What happens in the day, rapidly approaching, when technology can show us that a child will be mentally advanced? What happens to the mentally “just average” fetuses then? Some are asking gay rights advocates if they would remain pro-choice if in the future that elusive “gay gene” they keep searching for could be found? What if moms wanted to abort fetuses who test positive for this gay gene?

No, the utilitarian view of human life has no place in the Christian worldview, and we should give it no place in our efforts against abortion, as powerful or convicting as we think those arguments are.

The biblical grounds for the pro-life argument have nothing to do with a person’s “usefulness” to a family or society.
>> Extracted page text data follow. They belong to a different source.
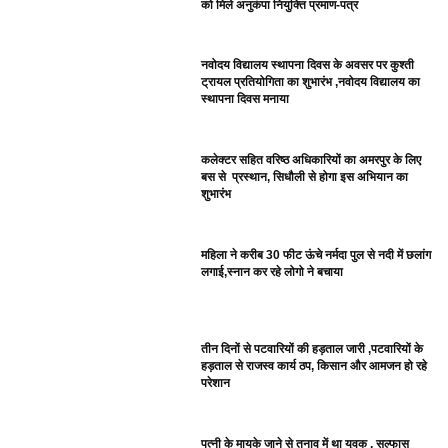
को मिले अनुकंपा नियुक्ति प्रमाण-पत्र
नवोदय विद्यालय स्थापना दिवस के अवसर पर कुश्ती
ट्रायल प्रतियोगिता का शुभारंभ ,नवोदय विद्यालय का
स्थापना दिवस मनाया
कलेक्टर सहित वरिष्ठ अधिकारियों का अमरपुर के लिए
बस से प्रस्थान, सिधौली से होगा इस अभियान का
शुभारंभ
महिला ने करीब 30 फीट ऊंचे नर्मदा पुल से नदी में छलांग
लगाई,स्नान कर रहे लोगो ने बचाया
तीन दिनों से पटवारियों की हड़ताल जारी ,पटवारियों के
हड़ताल से राजस्व कार्य ठप, किसान और आमजन हो रहे
परेशान
पत्नी के मायके जाने से तनाव में था युवक , सल्फास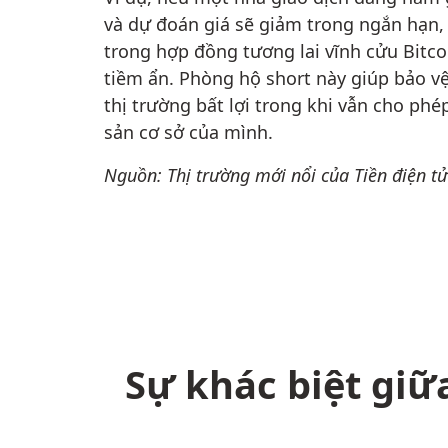
và dự đoán giá sẽ giảm trong ngắn hạn, 
trong hợp đồng tương lai vĩnh cửu Bitco
tiềm ẩn. Phòng hộ short này giúp bảo v
thị trường bất lợi trong khi vẫn cho phép
sản cơ sở của mình.
Nguồn: Thị trường mới nổi của Tiền điện t
Sự khác biệt giữ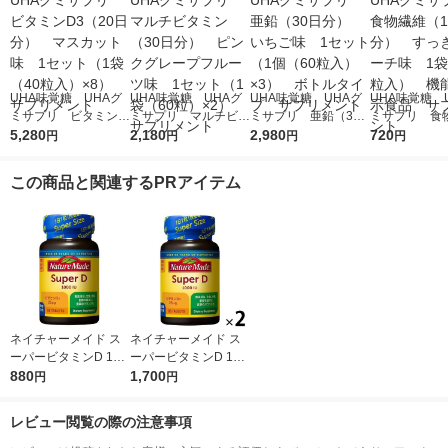
UHA味覚糖 UHAグ
UHA味覚糖 UHAグ
UHA味覚糖 UHAグ
UHA味覚糖 
ミサプリ ビタミンD
ミサプリ マルチビタ
ミサプリ 亜鉛（30
ミサプリ 食
3（20日分） マスカ
5,280
ミン（30日分） ピ
2,180
日分） いちご味 1
2,980
（14日分） 
720
円
円
円
円
ット味 1セット（1
ンクグレープフルーツ
セット（1個（60粒
りピーチ味 1
袋（40粒入）×8）
味 1セット（1袋（6
入）×3） ボトルタ
粒入） 機能
この商品と関連するPRアイテム
サプリメント
0粒）×2） サプリメ
イプ サプリメント
品 サプリメ
ント
ネイチャーメイド ス
ネイチャーメイド ス
ーパービタミンD 100
ーパービタミンD 100
0IU（90日分） 1個
880
0IU（90日分） 1セッ
1,700
円
円
（90粒） 大塚製薬 サ
ト（1個（90粒）×2）
プリメント
大塚製薬 サプリメン
レビュー閲覧の際の注意事項
ト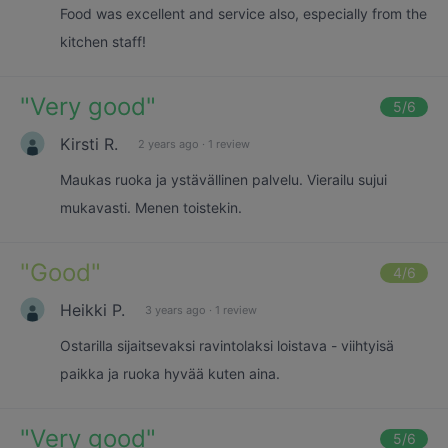
Food was excellent and service also, especially from the
kitchen staff!
"
Very good
"
5
/6
Kirsti R.
2 years ago
·
1 review
Maukas ruoka ja ystävällinen palvelu. Vierailu sujui
mukavasti. Menen toistekin.
"
Good
"
4
/6
Heikki P.
3 years ago
·
1 review
Ostarilla sijaitsevaksi ravintolaksi loistava - viihtyisä
paikka ja ruoka hyvää kuten aina.
"
Very good
"
5
/6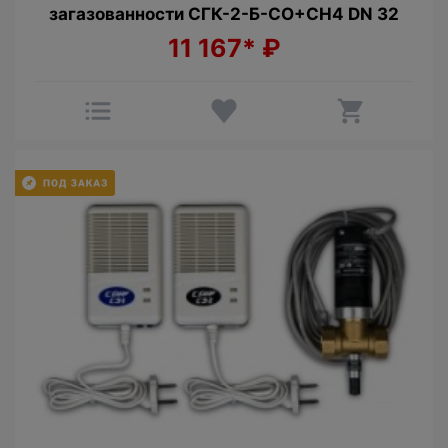
загазованности СГК-2-Б-CO+СН4 DN 32
11 167*
₽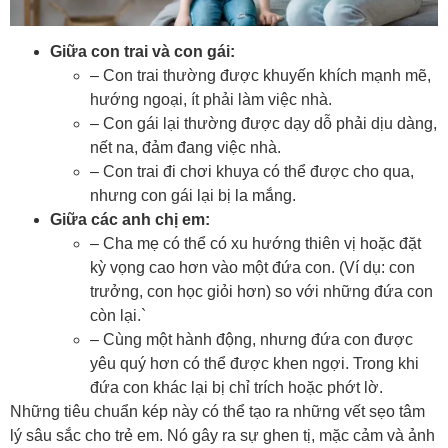
Giữa con trai và con gái:
– Con trai thường được khuyến khích mạnh mẽ,
hướng ngoại, ít phải làm việc nhà.
– Con gái lại thường được dạy dỗ phải dịu dàng,
nết na, đảm đang việc nhà.
– Con trai đi chơi khuya có thể được cho qua,
nhưng con gái lại bị la mắng.
Giữa các anh chị em:
– Cha mẹ có thể có xu hướng thiên vị hoặc đặt
kỳ vọng cao hơn vào một đứa con. (Ví dụ: con
trưởng, con học giỏi hơn) so với những đứa con
còn lại.`
– Cùng một hành động, nhưng đứa con được
yêu quý hơn có thể được khen ngợi. Trong khi
đứa con khác lại bị chỉ trích hoặc phớt lờ.
Những tiêu chuẩn kép này có thể tạo ra những vết sẹo tâm
lý sâu sắc cho trẻ em. Nó gây ra sự ghen tị, mặc cảm và ảnh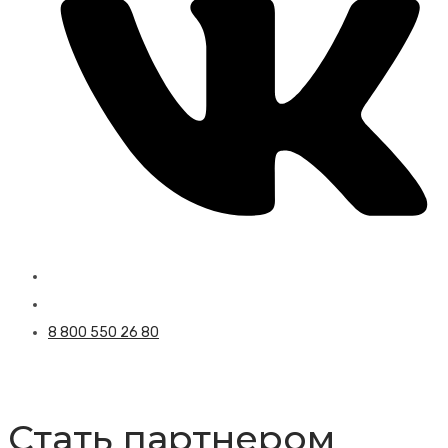
8 800 550 26 80
Стать партнером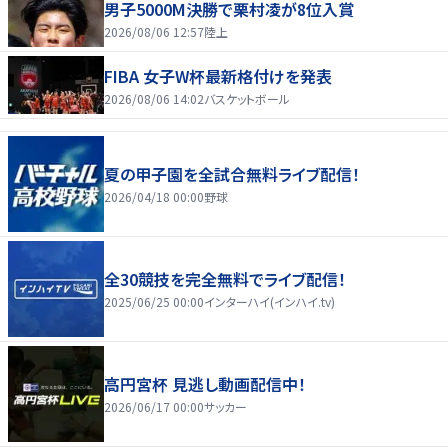
男子5000M決勝で栗村凌が8位入賞
2026/08/06 12:57
陸上
FIBA 女子W杯最新格付けを発表
2026/08/06 14:02
バスケットボール
夏の甲子園を全試合無料ライブ配信！
2026/04/18 00:00
野球
全30競技を完全無料でライブ配信！
2025/06/25 00:00
インターハイ(インハイ.tv)
高円宮杯 見逃し動画配信中！
2026/06/17 00:00
サッカー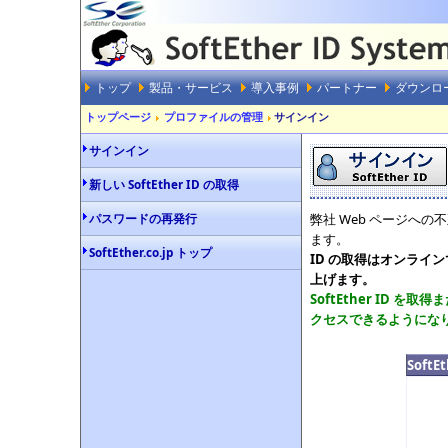
トップ
製品・サービス
導入事例
パートナー
ダウンロ
トップページ
プロファイルの管理
サインイン
サインイン
新しい SoftEther ID の取得
パスワードの再発行
弊社 Web ページへの
ます。
SoftEther.co.jp トップ
ID の取得はオンライ
上げます。
SoftEther ID
クセスできるようにな
Soft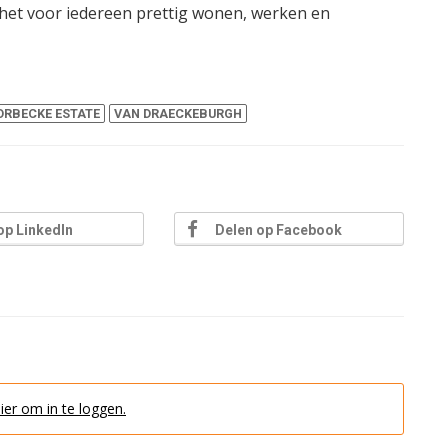
het voor iedereen prettig wonen, werken en
ORBECKE ESTATE
VAN DRAECKEBURGH
op LinkedIn
Delen op Facebook
hier om in te loggen.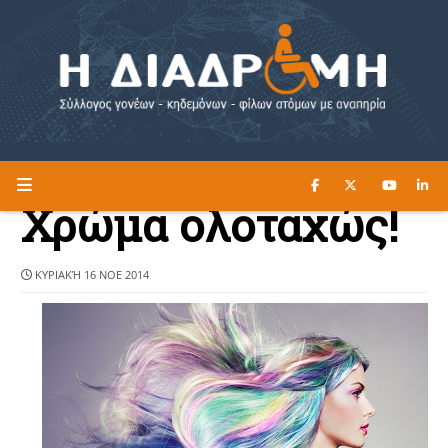
ΔΙΑΒΑΣΤΕ ΕΔΩ ►
Η ΔΙΑΔΡΟΜΗ
Χρώμα ολοταχώς!
ΚΥΡΙΑΚΉ 16 ΝΟΕ 2014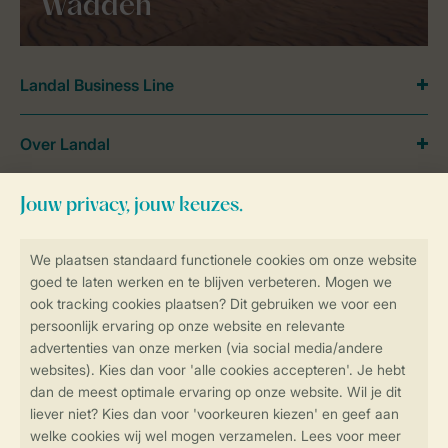
Wadden
Landal Business Line
Over Landal
Meer Landal
Veilig en snel online boeken
SSL certificaat
Veilige gegevensoverdracht
Veilige betaling
Controle over jouw gegevens &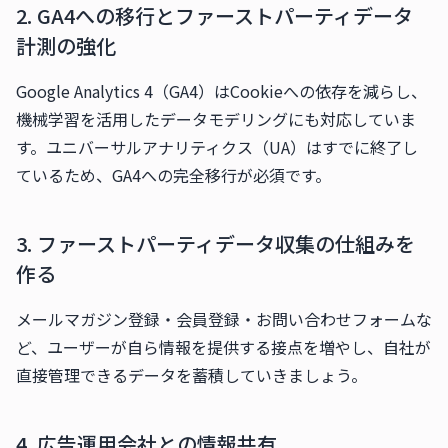
2. GA4への移行とファーストパーティデータ
計測の強化
Google Analytics 4（GA4）はCookieへの依存を減らし、
機械学習を活用したデータモデリングにも対応していま
す。ユニバーサルアナリティクス（UA）はすでに終了し
ているため、GA4への完全移行が必須です。
3. ファーストパーティデータ収集の仕組みを
作る
メールマガジン登録・会員登録・お問い合わせフォームな
ど、ユーザーが自ら情報を提供する接点を増やし、自社が
直接管理できるデータを蓄積していきましょう。
4. 広告運用会社との情報共有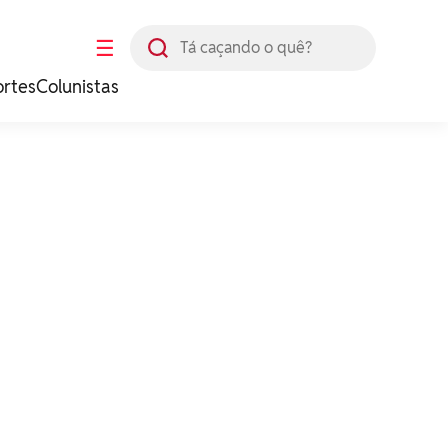
Busca
☰
ortes
Colunistas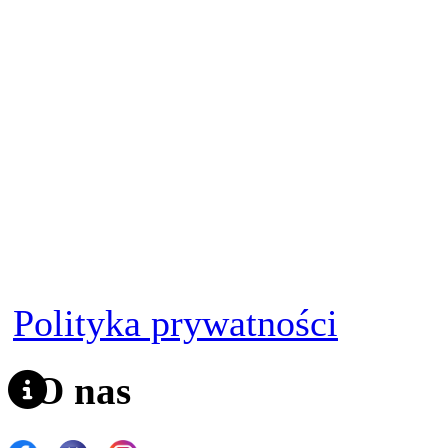
imieniu swoich klientów zgo
RODO oraz „dostawca usług”
ustawy o prywatności kon
więcej informacji na temat 
użytkowania hCaptcha i IMI
https://www.hcaptcha.com/p
https://www.hcaptcha.com/t
Polityka prywatności
O nas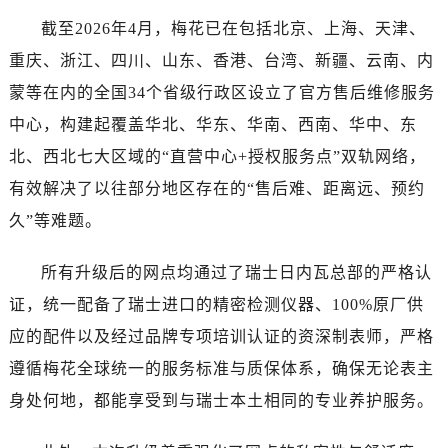
石家庄市长安区中山东路39号勒泰中心写字楼B座13层07室（需提前预约）
截至2026年4月，梅花已在包括北京、上海、天津、
西安市碑林区南关正街88号华侨城长安国际中心E座6楼10室（需提前预约）
重庆、浙江、四川、山东、香港、台湾、新疆、云南、内
海口市龙华区金贸东路5号海口华润大厦B座17层1707室（需提前预约）
唐山市路南区新华东道100号万达广场写字楼A座10层1002室（需提前预约）
蒙等在内的全国34个省级行政区设立了官方售后维修服务
台州市椒江区东海大道1800号腾达中心东1幢20楼2002室（需提前预约）
中心，构建起覆盖华北、华东、华南、西南、华中、东
内蒙古自治区呼和浩特市玉泉区大学西街70号华润万象城写字楼（鄂尔多斯大厦）23层2326室（需提前预约）
北、西北七大区域的“直营中心+授权服务点”双轨网络，
甘肃省兰州市七里河区西津西路16号兰州中心写字楼21层2102室（需提前预约）
有效解决了以往部分地区存在的“售后难、距离远、预约
重庆市解放碑渝中区民权路28号英利国际金融中心写字楼20层01室（需提前预约）
久”等难题。
黑龙江省大庆市萨尔图区会战大街售后服务中心（需提前预约）
黑龙江省鹤岗市向阳区红军路售后服务中心（需提前预约）
所有升级后的网点均通过了瑞士日内瓦总部的严格认
黑龙江省黑河市爱辉区中央街售后服务中心（需提前预约）
证，统一配备了瑞士进口的精密检测仪器、100%原厂供
黑龙江省鸡西市鸡冠区红军路售后服务中心（需提前预约）
应的配件以及经过品牌专项培训认证的资深制表师，严格
黑龙江省佳木斯市向阳区长安路售后服务中心（需提前预约）
遵循梅花全球统一的服务标准与质保体系，确保无论表主
黑龙江省牡丹江市东安区太平路售后服务中心（需提前预约）
黑龙江省七台河市桃山区大同街售后服务中心（需提前预约）
身处何地，都能享受到与瑞士本土相同的专业养护服务。
黑龙江省齐齐哈尔市龙沙区龙华路售后服务中心（需提前预约）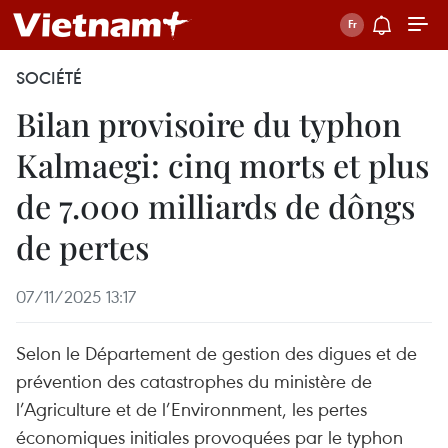
SOCIÉTÉ
Bilan provisoire du typhon
Kalmaegi: cinq morts et plus
de 7.000 milliards de dôngs
de pertes
07/11/2025 13:17
Selon le Département de gestion des digues et de
prévention des catastrophes du ministère de
l’Agriculture et de l’Environnment, les pertes
économiques initiales provoquées par le typhon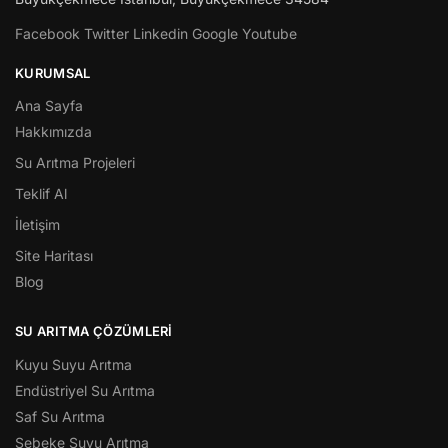
Facebook
Twitter
Linkedin
Google
Youtube
KURUMSAL
Ana Sayfa
Hakkımızda
Su Arıtma Projeleri
Teklif Al
İletişim
Site Haritası
Blog
SU ARITMA ÇÖZÜMLERI
Kuyu Suyu Arıtma
Endüstriyel Su Arıtma
Saf Su Arıtma
Şebeke Suyu Arıtma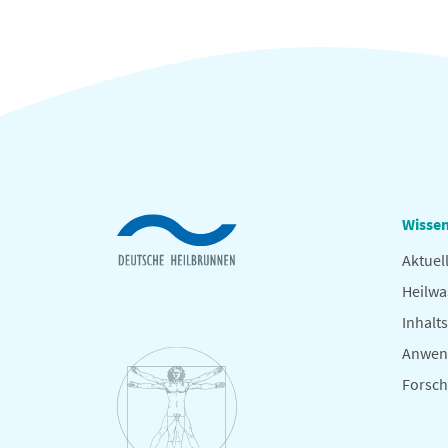
Wissen
Aktuel
Heilwa
Inhalts
Anwen
Forsc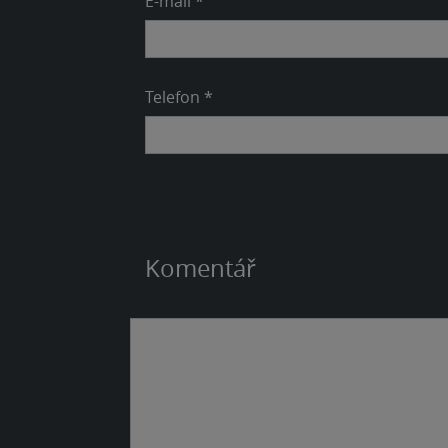
E-mail *
Telefon *
Komentář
The Bible calls us to the pro-life position based on the reality that all persons are made in the image of God, that God has created us equal, and that therefore all life is precious, whether a person cures cancer or gets cancer, wins an Olympic medal or a Special Olympics medal, can compose like Mozart or sings like Roseanne Barr.

Suppose we could save the future Einsteins and Beethovens from the abortionist. It would still be as tragic and sinful to have otherwise commenced with the offing of future stay-at-home moms, truck mechanics, and janitors. You know, all the “ordinary people” of which there are many more than the so-called extraordinary people. More boldly put: abortion is wrong, whether you happen to be aborting the next Mother Theresa or the next Adolf Hitler.

Pro-lifers, let’s not play that game. Leave utilitarian arguments to the self-appointed engineers of utopia. Let’s be Christians living in the kingdom of God instead.

“If I have rejected the cause of my manservant or my maidservant,
when they brought a complaint against me,
what then shall I do when God rises up?
When he makes inquiry, what shall I answer him?
Did not he who made me in the womb make him?